Benedetti, en su extensa producción de más de 60 obras literarias abordó todos los géneros e, incluso, algunas canciones. Con "La tregua" (1960) y "Gracias por el fuego" (1965) fue considerado en el "boom" de la novela latinoamericana de los 60, cuyos principales representantes son Gabriel García Márquez, Julio Cortázar, Mario Vargas Llosa y Carlos Fuentes. Estas dos novelas de amor, y la vez de toma de conciencia frente a una sociedad en crisis, fueron éxitos literarios, traducidas a 19 idiomas y llevadas al cine, teatro, radio y televisión. Destacaron también: el ensayo "El escritor latinoamericano y la revolución posible", de 1974, los cuentos de "Con y sin nostalgias" en 1977 y los poemas de "Viento del exilio" de 1981. También publicó "El país de la cola de paja", "Montevideanos" y "Poemas de la oficina". En 1986 recibió el galardón Jristo Borev de Bulgaria por su obra poética y ensayística, y al año siguiente Amnistía Internacional le otorgó el Premio Llama de Oro por su novela "Primavera con una esquina rota". En 1999 obtuvo el premio Reina Sofía de Poesía Iberoamericana. Benedetti fue uno de los constantes y firmes defensores de la revolución cubana y mantuvo inalterable su adhesión al líder Fidel Castro. Su última obra publicada, el poemario "Testigo de uno mismo", fue presentada en agosto del año pasado y obtuvo un rotundo éxito.

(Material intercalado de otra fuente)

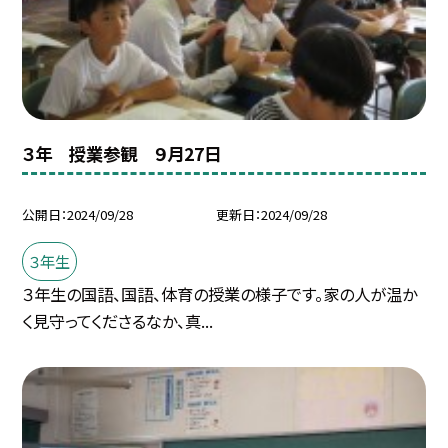
３年 授業参観 ９月27日
公開日
2024/09/28
更新日
2024/09/28
３年生
３年生の国語、国語、体育の授業の様子です。家の人が温か
く見守ってくださるなか、真...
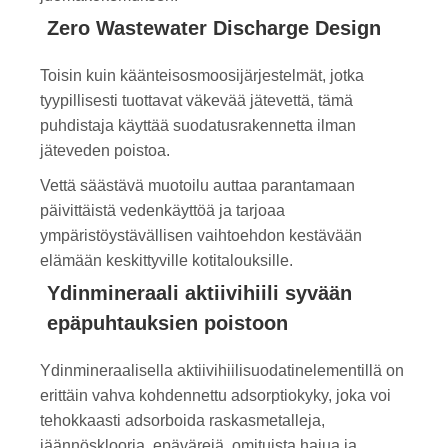
Zero Wastewater Discharge Design
Toisin kuin käänteisosmoosijärjestelmät, jotka
tyypillisesti tuottavat väkevää jätevettä, tämä
puhdistaja käyttää suodatusrakennetta ilman
jäteveden poistoa.
Vettä säästävä muotoilu auttaa parantamaan
päivittäistä vedenkäyttöä ja tarjoaa
ympäristöystävällisen vaihtoehdon kestävään
elämään keskittyville kotitalouksille.
Ydinmineraali aktiivihiili syvään
epäpuhtauksien poistoon
Ydinmineraalisella aktiivihiilisuodatinelementillä on
erittäin vahva kohdennettu adsorptiokyky, joka voi
tehokkaasti adsorboida raskasmetalleja,
jäännösklooria, epävärejä, omituista hajua ja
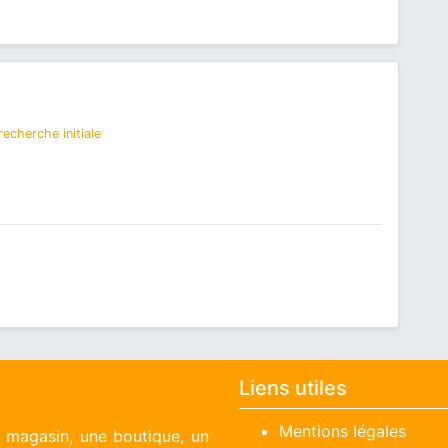
echerche initiale
Liens utiles
Mentions légales
n magasin, une boutique, un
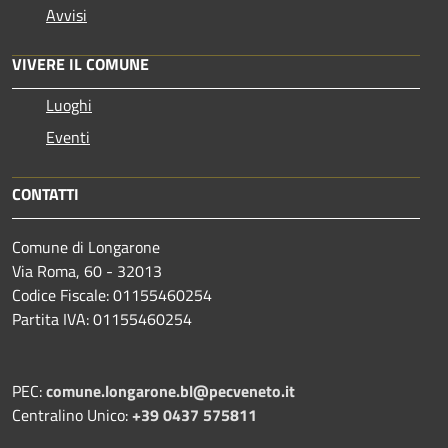
Avvisi
VIVERE IL COMUNE
Luoghi
Eventi
CONTATTI
Comune di Longarone
Via Roma, 60 - 32013
Codice Fiscale: 01155460254
Partita IVA: 01155460254
PEC:
comune.longarone.bl@pecveneto.it
Centralino Unico:
+39 0437 575811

El escritor Mario Benedetti murió y dejó huérfana a la literatura uruguaya y latinoamericana de uno de sus poetas y narradores más prolíficos, venerado por generaciones por su ética social y su melancólico canto a la vida. Sus poesías fueron cantadas por autores como Joan Manuel Serrat, Daniel Viglietti, Nacha Guevara, Mercedes Sosa y aquí en Huancayo el grupo "Llaqta Wayra"
Benedetti recibió numerosas distinciones, entre ellas la Medalla Haydee Santamaría del 30 aniversario de la Casa de las Américas en La Habana (1989) y la Medalla Gabriela Mistral del Gobierno chileno (1996).
Además, el premio León Felipe de España a los valores cívicos (1997), el Iberoamericano José Martí y el Internacional italiano de Literatura La Cultura del Mar, ambos en 2001, año en que también fue nombrado "Ciudadano Ilustre de Montevideo". Poeta sin estridencias de ninguna clase, la prodigiosa pluma hizo de la discreción y de la humildad rasgos genuinos que le acompañaron hasta el día del adiós, para dejar un legado que rebasa las fronteras de lo literario, convirtiéndose en una voz que crece venciendo a la muerte.